» **Exercise description**: Write out exactly, excluding pictures, the lines from the one containing "This screenshot has" through the end of the data, both included.

» **Collected data entries**:
********

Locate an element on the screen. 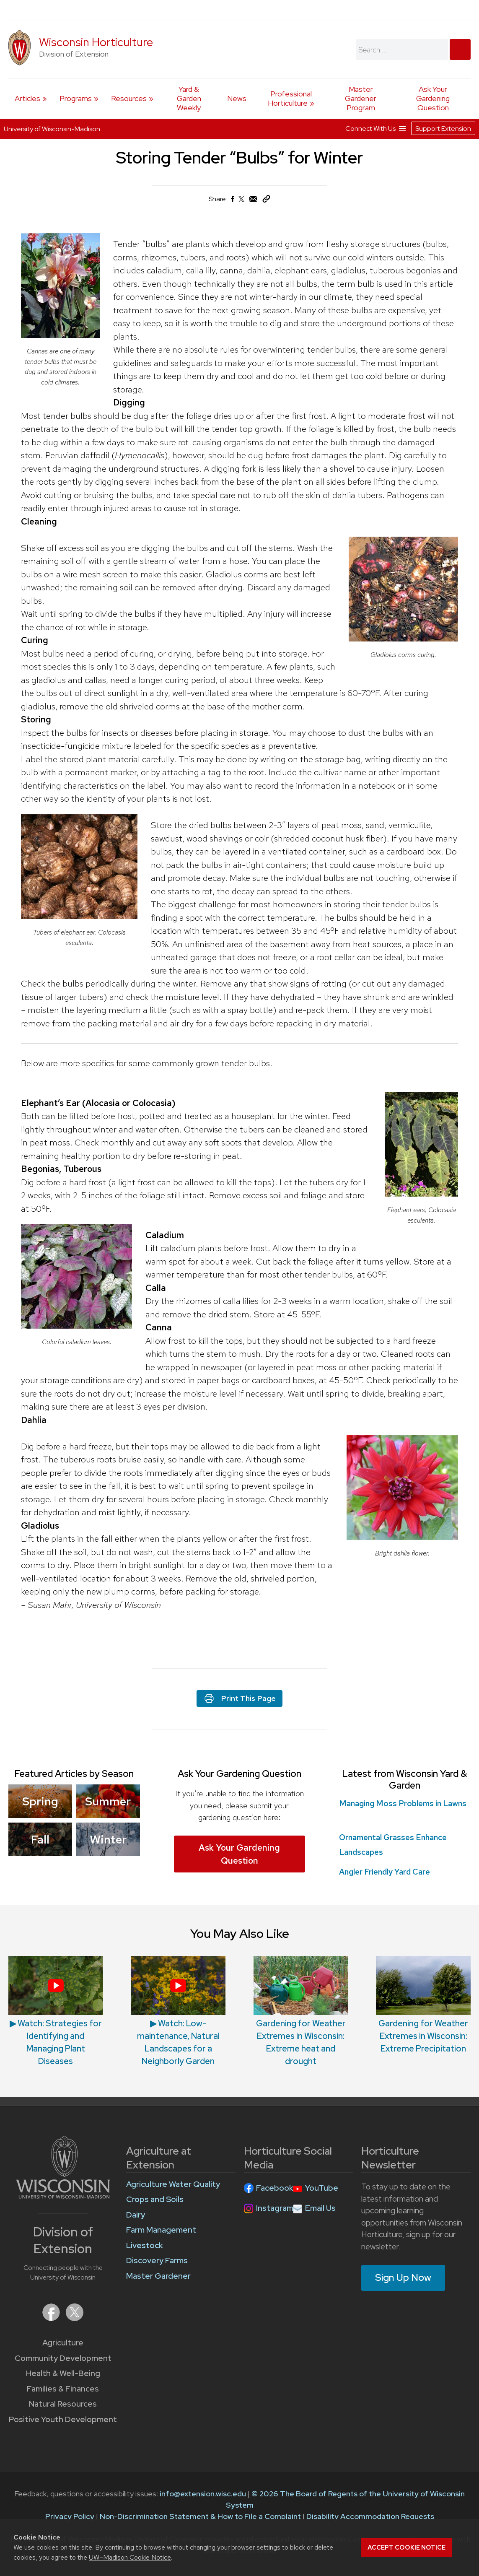 The width and height of the screenshot is (479, 2576). [Share via Email] is located at coordinates (253, 201).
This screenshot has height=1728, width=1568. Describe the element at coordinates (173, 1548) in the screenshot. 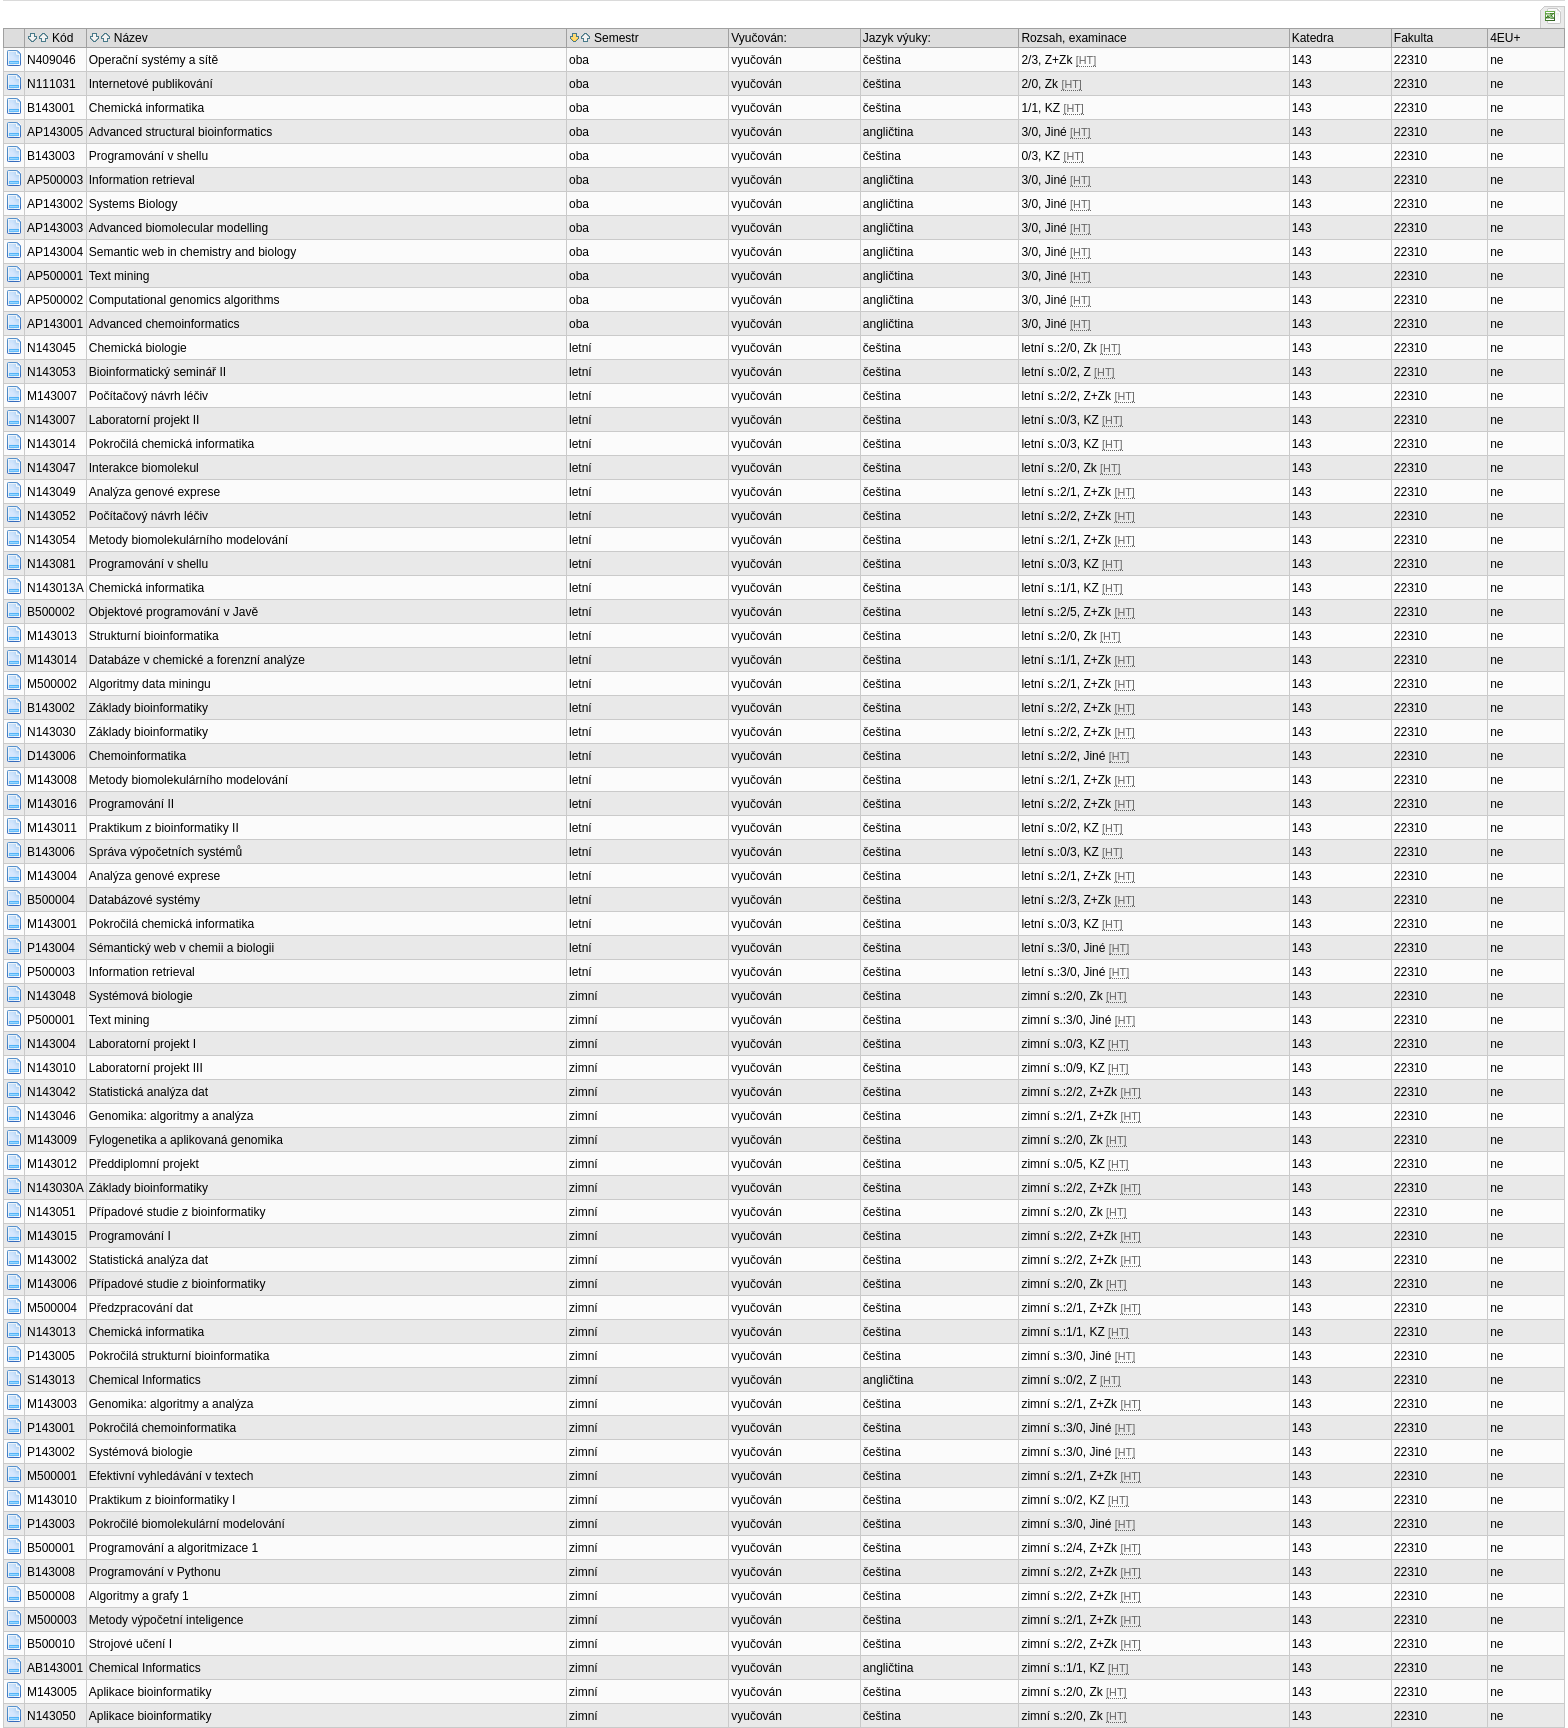

I see `Programování a algoritmizace 1` at that location.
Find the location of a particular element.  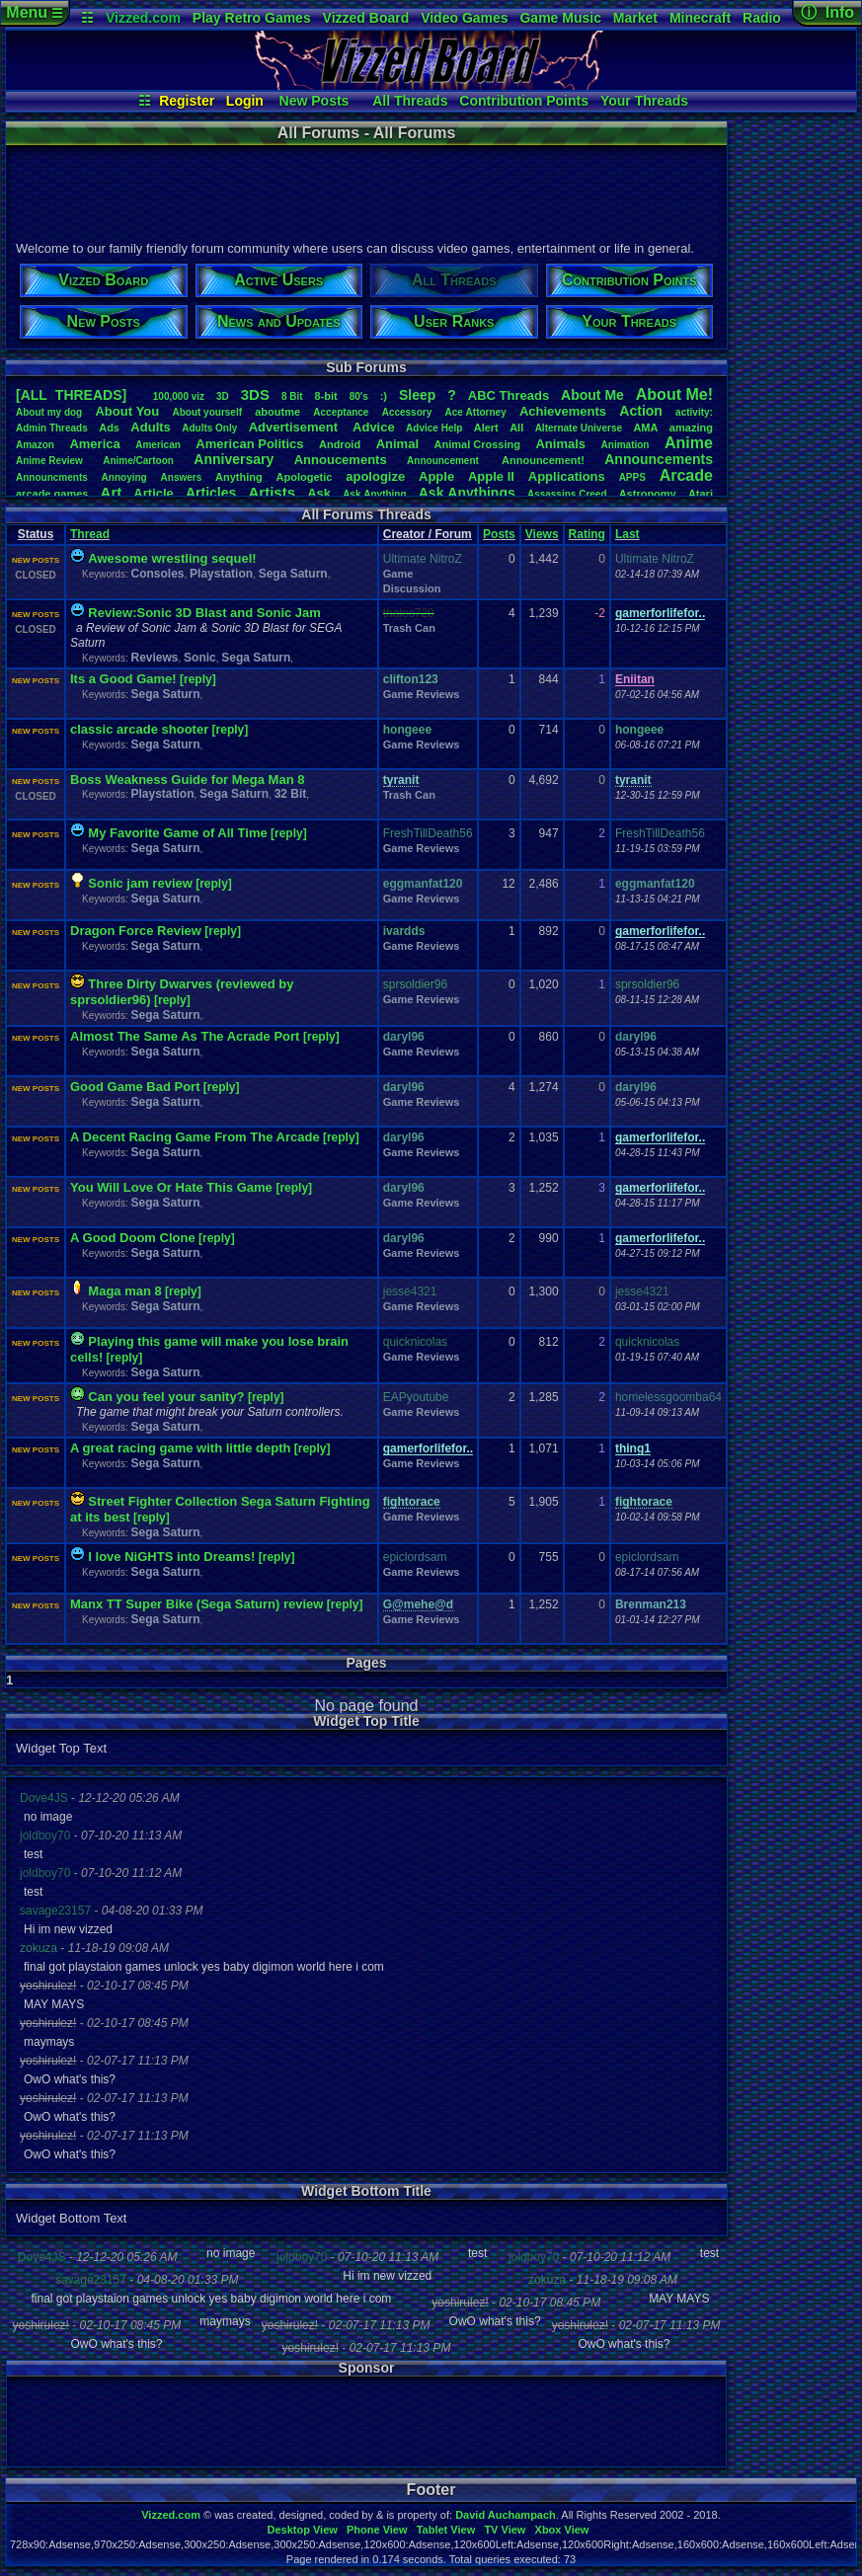

Sega Saturn is located at coordinates (293, 574).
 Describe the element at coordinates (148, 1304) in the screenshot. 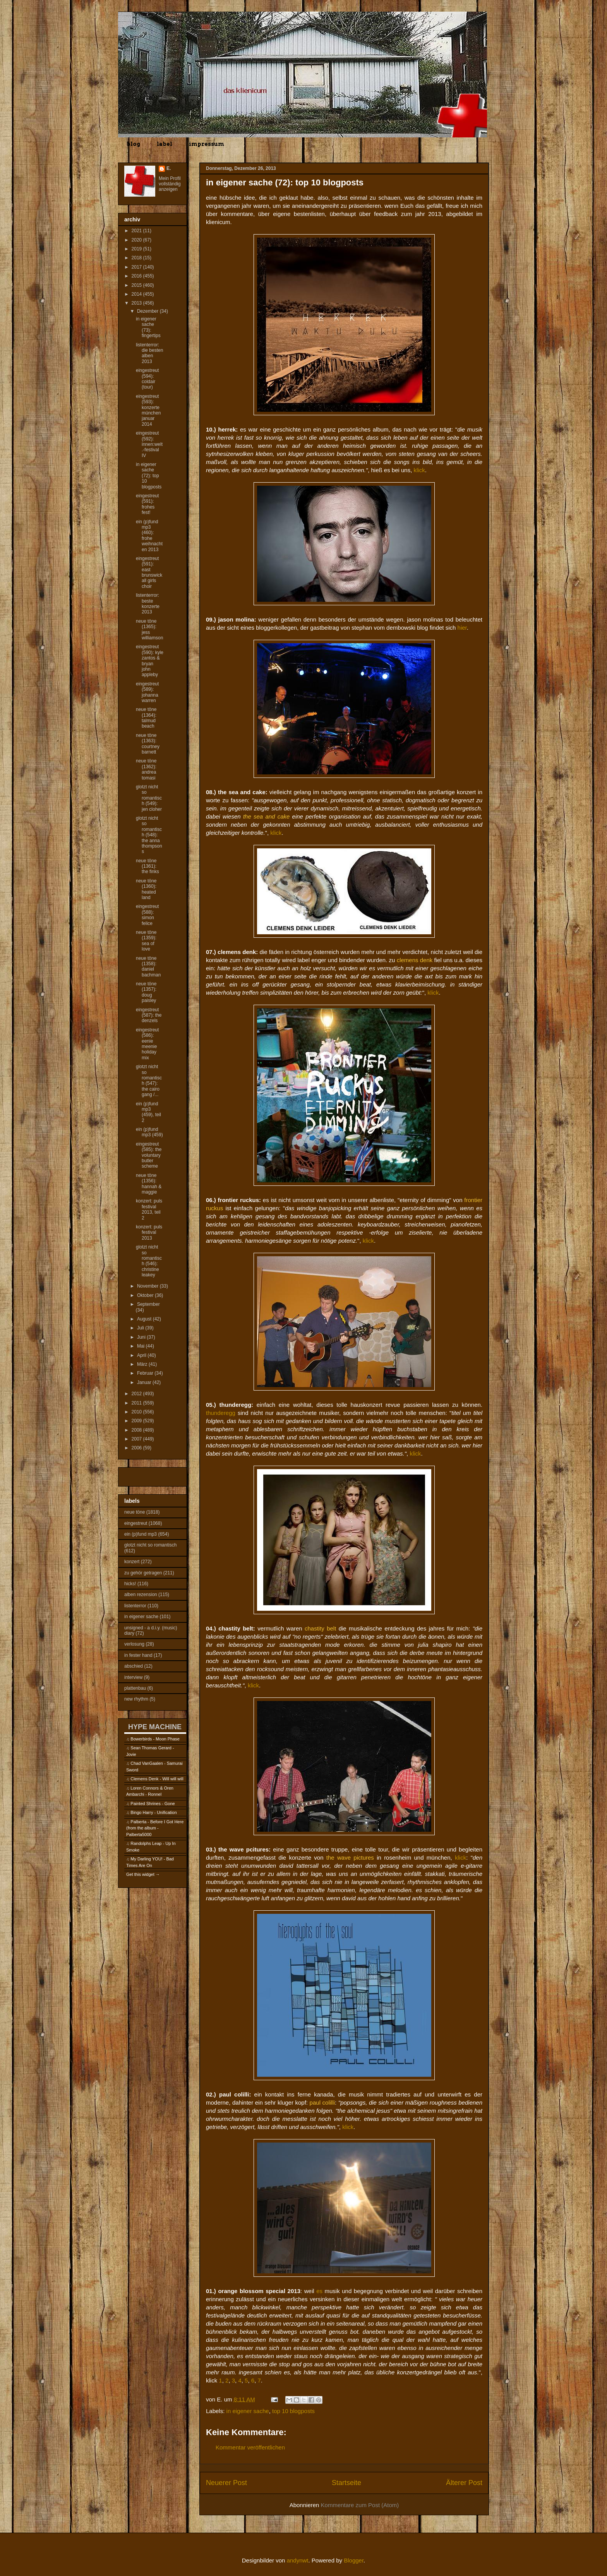

I see `September` at that location.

********

» **Exercise response**:
This screenshot has height=1728, width=1568. Describe the element at coordinates (173, 1548) in the screenshot. 

I see `Programování a algoritmizace 1` at that location.
Find the location of a particular element.  

Sega Saturn is located at coordinates (293, 574).
 Describe the element at coordinates (148, 1304) in the screenshot. 

I see `September` at that location.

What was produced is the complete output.